Subject: An Ethical AIDS Study? The Use of Non-Standard Care
Date: 2004-08-09
A recent trial study, reported in the New England Journal of Medicine and whose lead researcher is from the Harvard School of Public Health, studied the impact of micronutrients
on AIDS patients. Using a cohort of some 1000 women, it gave vitamins to one AIDS infected group and placebo to another. In the vitamin group only 67 women died who took vitamins, compared to 267 women who died using only placebo. (N Engl J Med. 2004; 351:123-32.) If this study had occurred in the United States, it would have of course been met with outrage, for neither vitamins nor placebo is a treatment for AIDS. Currently there is a treatment that has effectively made AIDS a chronic disease, allowing people to live out their lives in a substantially more normal way. In addition, one might have concluded without any study that having healthier, less malnourished subjects would significantly reduce the risk of death from any major disease.

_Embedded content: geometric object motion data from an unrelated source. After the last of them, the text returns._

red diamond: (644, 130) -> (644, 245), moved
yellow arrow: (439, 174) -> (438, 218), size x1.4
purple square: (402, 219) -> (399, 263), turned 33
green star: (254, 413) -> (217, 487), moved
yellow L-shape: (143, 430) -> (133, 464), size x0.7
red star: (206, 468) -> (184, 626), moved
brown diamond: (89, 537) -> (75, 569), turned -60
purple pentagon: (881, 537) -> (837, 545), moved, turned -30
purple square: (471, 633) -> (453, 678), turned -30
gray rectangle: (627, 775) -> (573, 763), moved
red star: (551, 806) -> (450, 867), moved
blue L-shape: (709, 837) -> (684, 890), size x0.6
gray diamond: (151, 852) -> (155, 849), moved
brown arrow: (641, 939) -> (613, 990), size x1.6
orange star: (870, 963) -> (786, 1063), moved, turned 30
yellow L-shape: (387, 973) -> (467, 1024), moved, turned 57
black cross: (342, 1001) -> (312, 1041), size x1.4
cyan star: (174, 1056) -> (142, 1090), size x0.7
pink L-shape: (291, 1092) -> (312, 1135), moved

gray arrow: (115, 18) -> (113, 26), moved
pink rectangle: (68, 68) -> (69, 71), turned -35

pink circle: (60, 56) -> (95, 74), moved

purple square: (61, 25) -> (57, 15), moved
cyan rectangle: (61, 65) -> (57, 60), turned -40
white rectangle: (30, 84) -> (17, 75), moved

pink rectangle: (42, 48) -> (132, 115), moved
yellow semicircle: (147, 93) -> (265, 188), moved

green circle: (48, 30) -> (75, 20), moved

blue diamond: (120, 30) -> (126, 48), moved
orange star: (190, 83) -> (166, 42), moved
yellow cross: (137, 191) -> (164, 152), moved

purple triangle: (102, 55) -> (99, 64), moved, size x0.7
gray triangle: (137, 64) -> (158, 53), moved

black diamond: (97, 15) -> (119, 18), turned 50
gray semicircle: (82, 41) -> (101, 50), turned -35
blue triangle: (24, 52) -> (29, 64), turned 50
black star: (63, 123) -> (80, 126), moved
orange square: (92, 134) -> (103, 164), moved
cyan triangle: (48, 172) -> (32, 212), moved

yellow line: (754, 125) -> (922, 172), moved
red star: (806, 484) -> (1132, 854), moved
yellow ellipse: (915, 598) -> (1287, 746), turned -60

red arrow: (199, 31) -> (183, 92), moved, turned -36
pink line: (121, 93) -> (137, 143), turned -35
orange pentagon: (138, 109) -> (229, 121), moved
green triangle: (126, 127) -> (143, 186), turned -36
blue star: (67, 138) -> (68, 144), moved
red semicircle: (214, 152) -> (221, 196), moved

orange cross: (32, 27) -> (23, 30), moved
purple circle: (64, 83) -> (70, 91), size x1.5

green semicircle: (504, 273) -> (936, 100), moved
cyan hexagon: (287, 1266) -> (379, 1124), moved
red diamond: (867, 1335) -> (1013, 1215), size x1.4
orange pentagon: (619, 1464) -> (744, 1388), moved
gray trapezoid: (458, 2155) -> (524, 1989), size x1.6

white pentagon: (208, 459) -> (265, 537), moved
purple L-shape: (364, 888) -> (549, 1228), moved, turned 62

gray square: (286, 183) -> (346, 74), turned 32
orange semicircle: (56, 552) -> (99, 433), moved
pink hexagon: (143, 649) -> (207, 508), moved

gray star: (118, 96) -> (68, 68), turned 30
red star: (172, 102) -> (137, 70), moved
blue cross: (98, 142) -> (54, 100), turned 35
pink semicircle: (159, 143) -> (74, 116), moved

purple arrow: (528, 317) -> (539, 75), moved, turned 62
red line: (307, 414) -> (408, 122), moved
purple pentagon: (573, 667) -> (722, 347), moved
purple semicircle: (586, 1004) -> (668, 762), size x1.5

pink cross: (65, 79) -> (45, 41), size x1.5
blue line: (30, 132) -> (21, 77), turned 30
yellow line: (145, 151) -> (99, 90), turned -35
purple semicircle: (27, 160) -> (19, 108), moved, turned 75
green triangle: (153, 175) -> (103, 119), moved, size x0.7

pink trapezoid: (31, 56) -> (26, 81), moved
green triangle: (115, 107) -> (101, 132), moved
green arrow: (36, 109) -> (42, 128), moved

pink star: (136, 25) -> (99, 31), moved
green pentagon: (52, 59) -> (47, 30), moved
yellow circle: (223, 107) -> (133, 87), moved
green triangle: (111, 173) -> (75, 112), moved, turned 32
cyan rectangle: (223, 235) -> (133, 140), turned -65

This study, however, was conducted on women in Africa. The rationale for use was that since treatment is being made available to only some 10% of the AIDS infected population (mostly in the industrialized world) that we can at least study low cost ways to delay the onset of the disease and save scarce resources for urgent needs. However, the lack of world commitment to helping poorer nations save their citizenry from this disease – due to lack of profitability in granting sufferers access to the standard care for AIDS – can be seen as an ethical wrong.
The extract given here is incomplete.